Converting PE Opera Phenix tiff exports to zarr


I’m generating ~250-500GB/day using our Opera Phenix. Due to the PE/Harmony ecosystem, we’re saving all data as 'Harmony Archive’s, essentially an sqlite dump of the Harmony database, which I then have to option of converting to TIFFs with human-readable filenames of the form r02c01f04p05-ch3sk1fk1fl1.tiff but looping through the sqlite and xml data.

Even for small-medium sized datasets, this results in 10s-100s of thousands of images in the same directory. I hate this, the filesystem hates this, and anyone who receives this data hates this. I was reading about zarr and using was wondering if anyone has stored data of this type as a (nested) directory store with data chunked for each well (row, column). This would make data archival and transfers much more logical and we could also benefit from the ecosystem of great tools that support zarr. Any alternatives, better formats, considerations?

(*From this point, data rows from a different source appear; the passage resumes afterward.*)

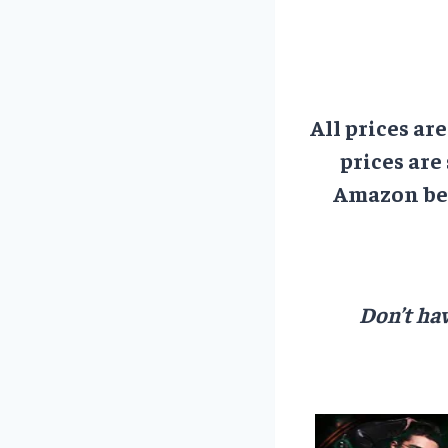
All prices ar
prices are
Amazon bef
Don’t hav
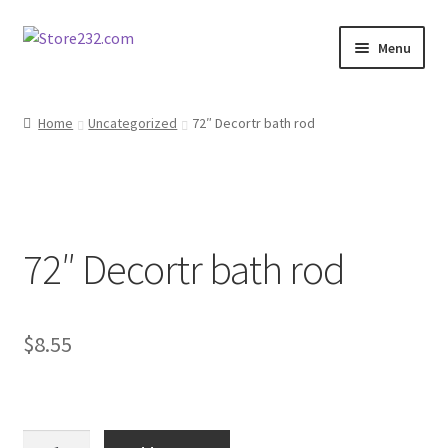
Skip
Skip
Menu
to
to
navigation
content
Home
Home
Uncategorized
72″ Decortr bath rod
About
Cart
72″ Decortr bath rod
Checkout
Contact
$
8.55
Contractor Search
Donation Confirmation
72"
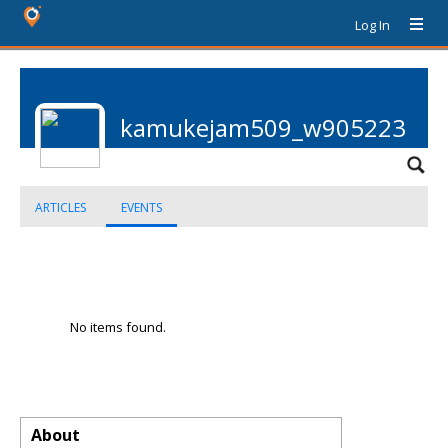
Log In
kamukejam509_w905223
ARTICLES
EVENTS
No items found.
About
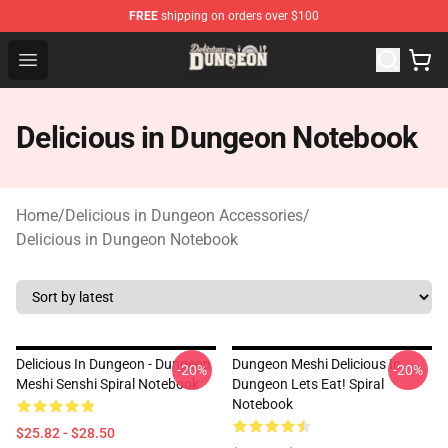
FREE
shipping on orders over $100
Delicious in Dungeon Store - Official Delicious in Dung
Open menu
Delicious in Dungeon Notebook
Home
/
Delicious in Dungeon Accessories
/
Delicious in Dungeon Notebook
Delicious In Dungeon - Dungeon
Dungeon Meshi Delicious In
-20%
-20%
Meshi Senshi Spiral Notebook
Dungeon Lets Eat! Spiral
Notebook
$25.82 - $28.50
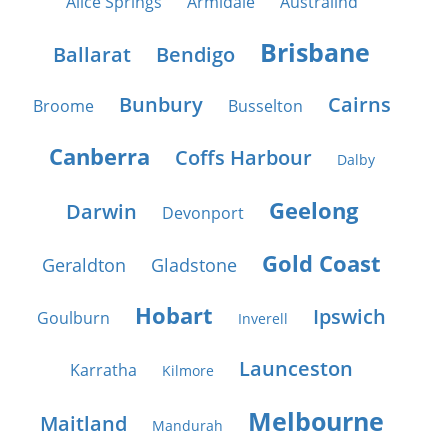
Alice Springs
Armidale
Australind
Brisbane
Ballarat
Bendigo
Bunbury
Cairns
Broome
Busselton
Canberra
Coffs Harbour
Dalby
Geelong
Darwin
Devonport
Gold Coast
Geraldton
Gladstone
Hobart
Ipswich
Goulburn
Inverell
Launceston
Karratha
Kilmore
Melbourne
Maitland
Mandurah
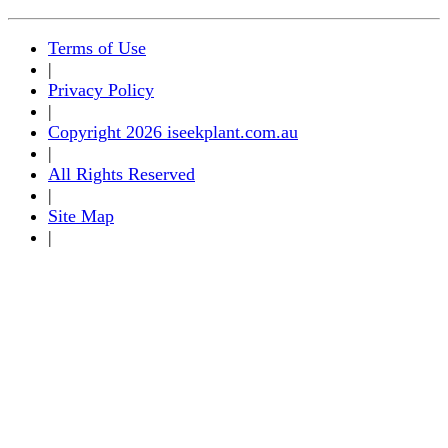
Terms of Use
|
Privacy Policy
|
Copyright 2026 iseekplant.com.au
|
All Rights Reserved
|
Site Map
|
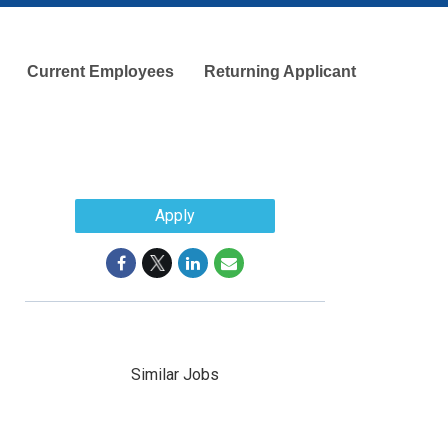
Current Employees
Returning Applicant
Apply
Similar Jobs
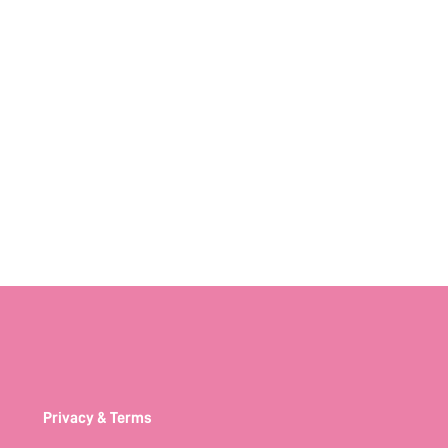
Privacy & Terms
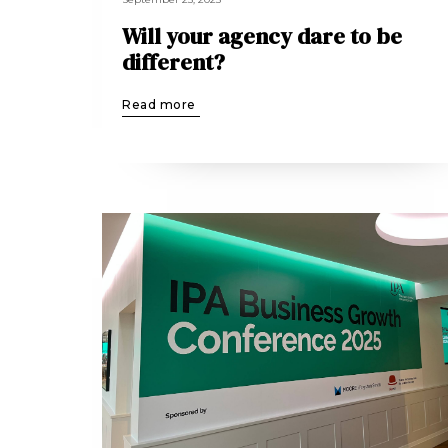
Will your agency dare to be
different?
Read more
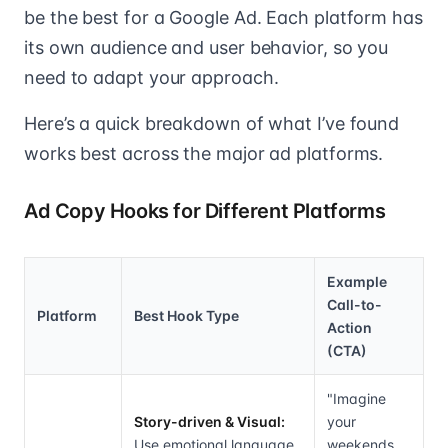
be the best for a Google Ad. Each platform has
its own audience and user behavior, so you
need to adapt your approach.
Here’s a quick breakdown of what I’ve found
works best across the major ad platforms.
Ad Copy Hooks for Different Platforms
Example
Call-to-
Platform
Best Hook Type
Action
(CTA)
"Imagine
Story-driven & Visual:
your
Use emotional language
weekends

I’ve tried searching around the forums for related topics, but couldn’t find a topic directly related; feel free to point me in other directions as I’m a noob in this field.

Hi Bill,

You might be interested in the various posts under the #ome-ngff tag to read about our work to define an OME format using Zarr. Any formats that can be read by Bio-Formats can be converted to this OME-Zarr format using GitHub - glencoesoftware/bioformats2raw: Bio-Formats image file format to raw format converter, but that won’t cover the database export.

Happy to discuss more.